Retro Review: Bastard Eye Scream

So you might wonder why I’m writing about a small band that hasn’t released any music since July 2013 and probably more importantly doesn’t technically exist anymore. Well hopefully this short piece will justify itself, but in a sentence; Bastard Eye Scream encompass every aspect of music I love and they do it in a way that feels chaotic yet calculated. You can consider this little known group of musicians from East Sussex the new standard to which I judge all other music. In the space of about five minutes these bastards will throw everything they have at you and will continue to do so song after song. This, at first, can be intimidating, but allow me to explain.

Trying to combine the forces of raw emotion with a high level of technical musicianship is the musical equivalent of nuclear fusion; it requires a LOT of energy to achieve, but done correctly, the payoff is overwhelming.
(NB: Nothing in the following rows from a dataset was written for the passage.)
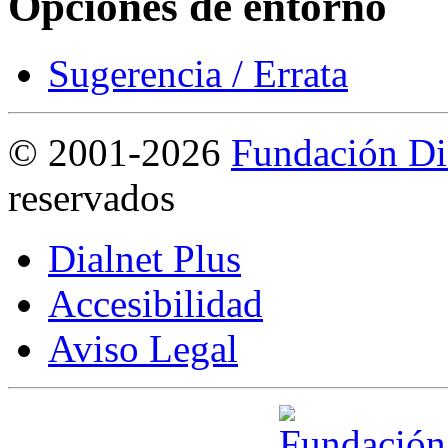
Opciones de entorno
Sugerencia / Errata
©
2001-2026
Fundación Di
reservados
Dialnet Plus
Accesibilidad
Aviso Legal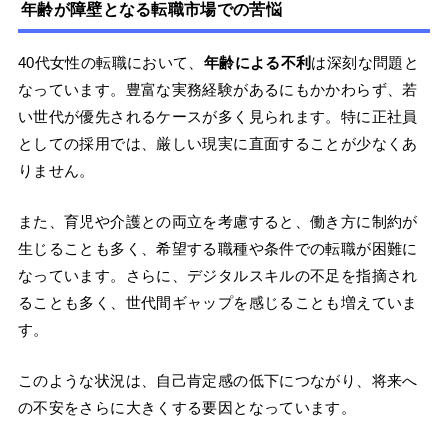
年齢が障壁となる転職市場での苦悩
40代女性の転職において、
年齢による不利
は深刻な問題と
なっています。豊富な実務経験があるにもかかわらず、若
い世代が優先されるケースが多く見られます。特に正社員
としての採用では、厳しい現実に直面することが少なくあ
りません。
また、育児や介護との両立を考慮すると、働き方に制約が
生じることも多く、希望する職種や条件での転職が困難に
なっています。さらに、デジタルスキルの不足を指摘され
ることも多く、世代間ギャップを感じることも増えていま
す。
このような状況は、自己肯定感の低下につながり、将来へ
の不安をさらに大きくする要因となっています。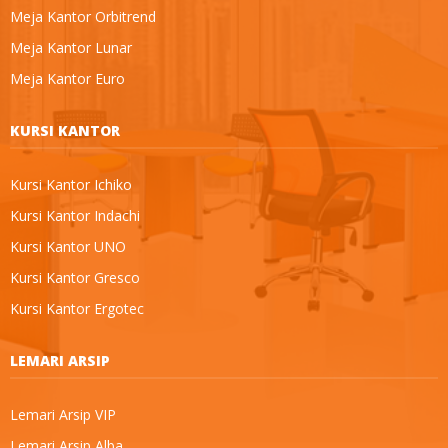
Meja Kantor Orbitrend
Meja Kantor Lunar
Meja Kantor Euro
KURSI KANTOR
Kursi Kantor Ichiko
Kursi Kantor Indachi
Kursi Kantor UNO
Kursi Kantor Gresco
Kursi Kantor Ergotec
LEMARI ARSIP
Lemari Arsip VIP
Lemari Arsip Alba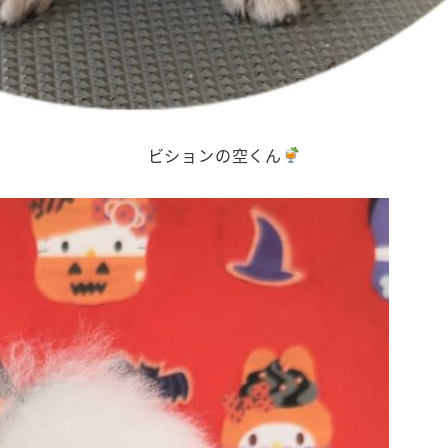
ビションの空くん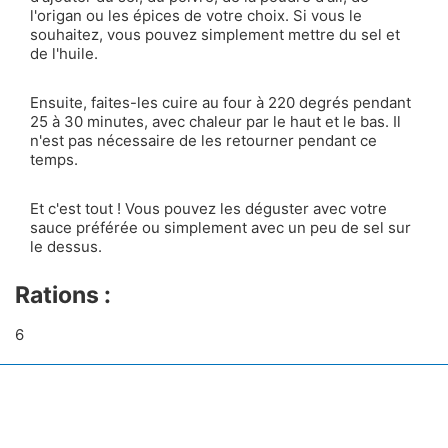
l'origan ou les épices de votre choix. Si vous le
souhaitez, vous pouvez simplement mettre du sel et
de l'huile.
Ensuite, faites-les cuire au four à 220 degrés pendant
25 à 30 minutes, avec chaleur par le haut et le bas. Il
n'est pas nécessaire de les retourner pendant ce
temps.
Et c'est tout ! Vous pouvez les déguster avec votre
sauce préférée ou simplement avec un peu de sel sur
le dessus.
Rations :
6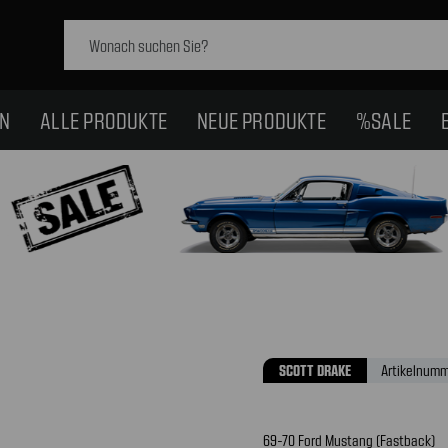
Schlagwort
suchen:
EN
ALLE PRODUKTE
NEUE PRODUKTE
%SALE
SCOTT DRAKE
Artikelnumm
69-70 Ford Mustang (Fastback)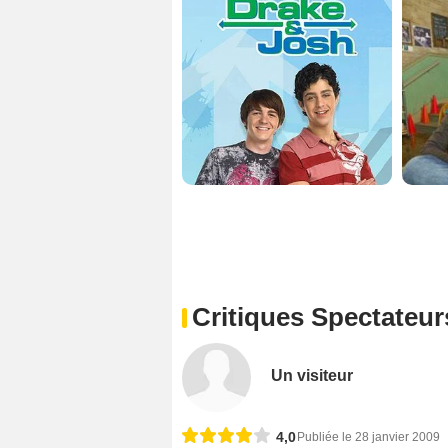
Critiques Spectateur
Un visiteur
4,0
Publiée le 28 janvier 2009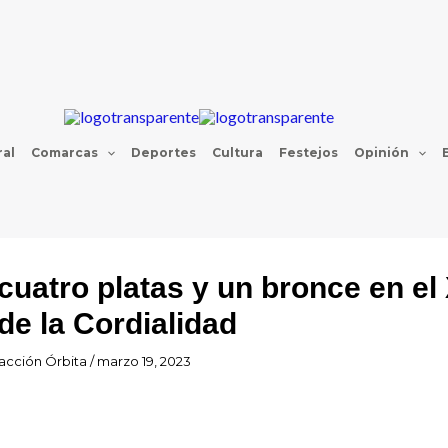
al
Comarcas
Deportes
Cultura
Festejos
Opinión
cuatro platas y un bronce en el
de la Cordialidad
acción Órbita
/
marzo 19, 2023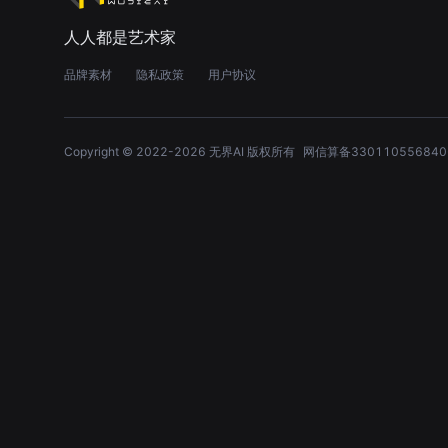
人人都是艺术家
品牌素材
隐私政策
用户协议
Copyright © 2022-
2026
无界AI 版权所有
网信算备330110556840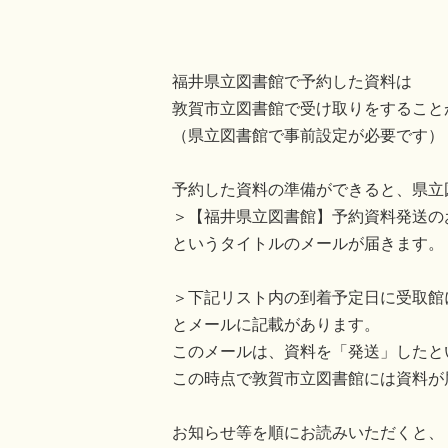
福井県立図書館で予約した資料は
敦賀市立図書館で受け取りをすること
（県立図書館で事前設定が必要です）
予約した資料の準備ができると、県立
＞【福井県立図書館】予約資料発送の
というタイトルのメールが届きます。
＞下記リスト内の到着予定日に受取館
とメールに記載があります。
このメールは、資料を「発送」したと
この時点で敦賀市立図書館には資料が
お知らせ等を順にお読みいただくと、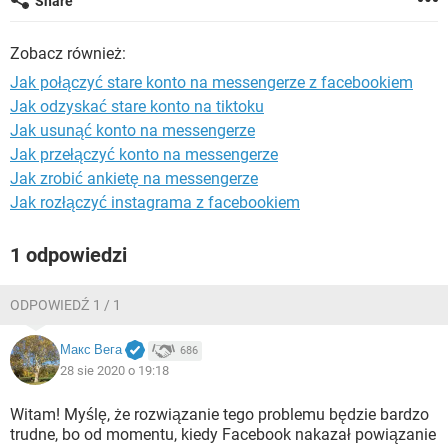
Share
WINDOWS 10
Zobacz również:
Jak połączyć stare konto na messengerze z facebookiem
Jak odzyskać stare konto na tiktoku
Jak usunąć konto na messengerze
Jak przełączyć konto na messengerze
Jak zrobić ankietę na messengerze
Jak rozłączyć instagrama z facebookiem
1 odpowiedzi
ODPOWIEDŹ 1 / 1
Макс Вега
686
28 sie 2020 o 19:18
Witam! Myślę, że rozwiązanie tego problemu będzie bardzo
trudne, bo od momentu, kiedy Facebook nakazał powiązanie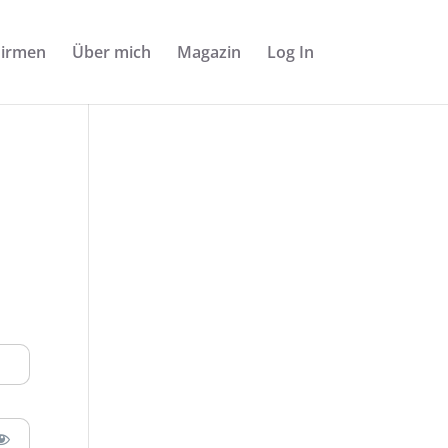
Firmen
Über mich
Magazin
Log In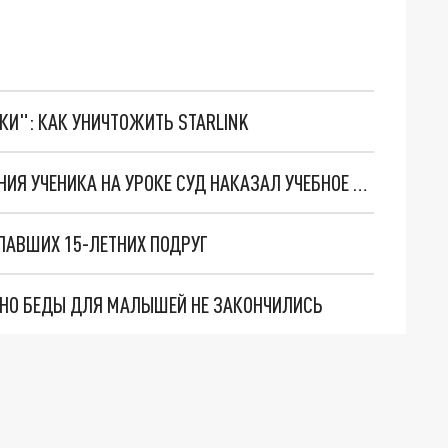
ТКИ": КАК УНИЧТОЖИТЬ STARLINK
ВИНОВАТА ШКОЛА: В ПЕТЕРБУРГЕ ПОСЛЕ КУРЕНИЯ УЧЕНИКА НА УРОКЕ СУД НАКАЗАЛ УЧЕБНОЕ ЗАВЕДЕНИЕ
ОПАВШИХ 15-ЛЕТНИХ ПОДРУГ
. НО БЕДЫ ДЛЯ МАЛЫШЕЙ НЕ ЗАКОНЧИЛИСЬ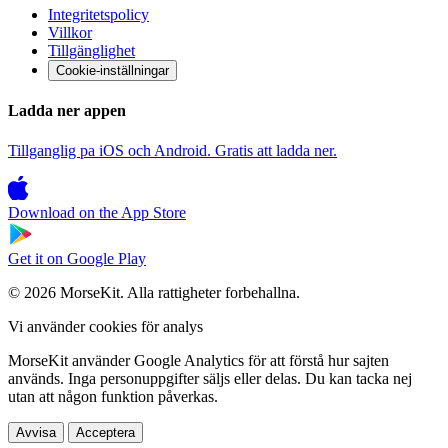
Integritetspolicy
Villkor
Tillgänglighet
Cookie-inställningar
Ladda ner appen
Tillganglig pa iOS och Android. Gratis att ladda ner.
Download on the
App Store
Get it on
Google Play
© 2026 MorseKit. Alla rattigheter forbehallna.
Vi använder cookies för analys
MorseKit använder Google Analytics för att förstå hur sajten
används. Inga personuppgifter säljs eller delas. Du kan tacka nej
utan att någon funktion påverkas.
Avvisa
Acceptera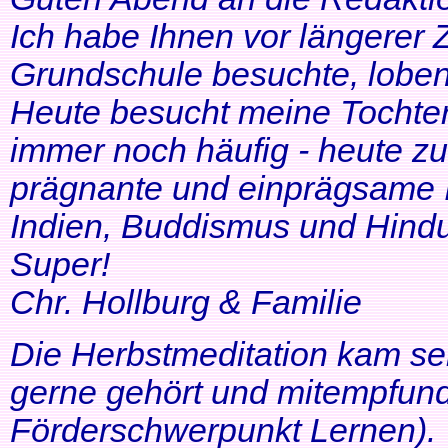
Ich habe Ihnen vor längerer Z
Grundschule besuchte, lobe
Heute besucht meine Tochter 
immer noch häufig - heute zu
prägnante und einprägsame In
Indien, Buddismus und Hindu
Super!
Chr. Hollburg & Familie
Die Herbstmeditation kam seh
gerne gehört und mitempfund
Förderschwerpunkt Lernen).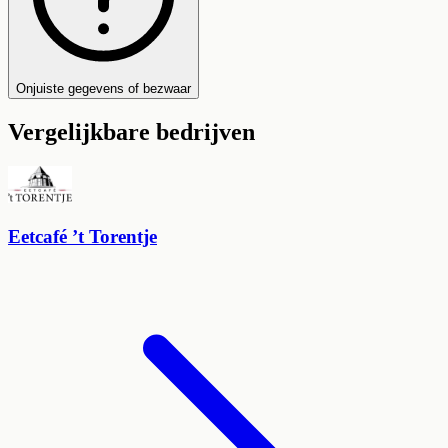
Onjuiste gegevens of bezwaar
Vergelijkbare bedrijven
Eetcafé ’t Torentje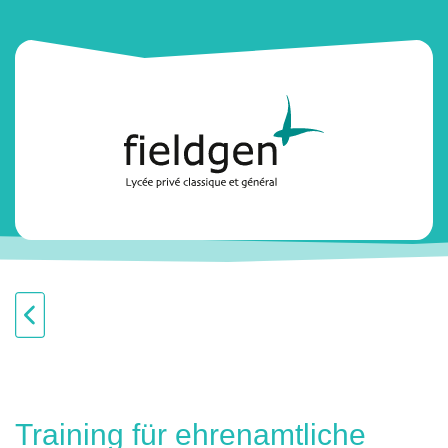
Training für ehrenamtliche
The journey that is a Bastard Eye Scream song is often not an easy one at first due to the various onslaughts of sonic seduction you’re about to experience. At times their sound is incredibly dense and intrusive, at others delicate and standoff-ish, but at all times communicating something worthwhile.

I think it would be an insult to their memory if I reviewed individual songs, it would likely detract from the experience you would get from listening to them yourself (it also feels a bit cruel to dissect something I consider so brilliant). Instead let me focus on the overall picture.

As I keep hinting at it’s a multitude of often counter intuitive elements that makes this music so special. From the enraged pained and yet somehow contained wails of (at times) every member, to their calmer harmonious vocal melodies. From the chugging hardcore guitar riffs, to the delicate math pop twinkle tapping that rivals TTNG. From drums that sit perfectly behind the band to furious rudiments that punch through to the foreground of the song even when it’s at its most intense. Everyone bounces from strength to strength on a second by second basis, no one member ever being forced in to the background (or centre stage for that matter). Everyone’s style, both vocally and within the confines of their own instrument, are entirely unique and you’ll learn to appreciate that after a few listens of any song. Whether it’s Ben’s talk-rock inspired vocals and guitar riffs, Alex’s maniacal screams and inhuman bass lines, Lex’s shouting and unique use of the fretboard, or Weezey’s natural ear for harmonies and persistently frantic but thought out drumming, the overall dynamics always fit together uncannily.

I’m also a huge fan of shifting time signatures, considering it an untapped mine for creating original and interesting sounding music. While it may be unintuitive to some, it’s well worth investing some time to appreciate. Bastard Eye Scream are not afraid to play around with time signatures and tempos, something that keeps every moment fresh and helps create diverse soundscapes across individual tracks.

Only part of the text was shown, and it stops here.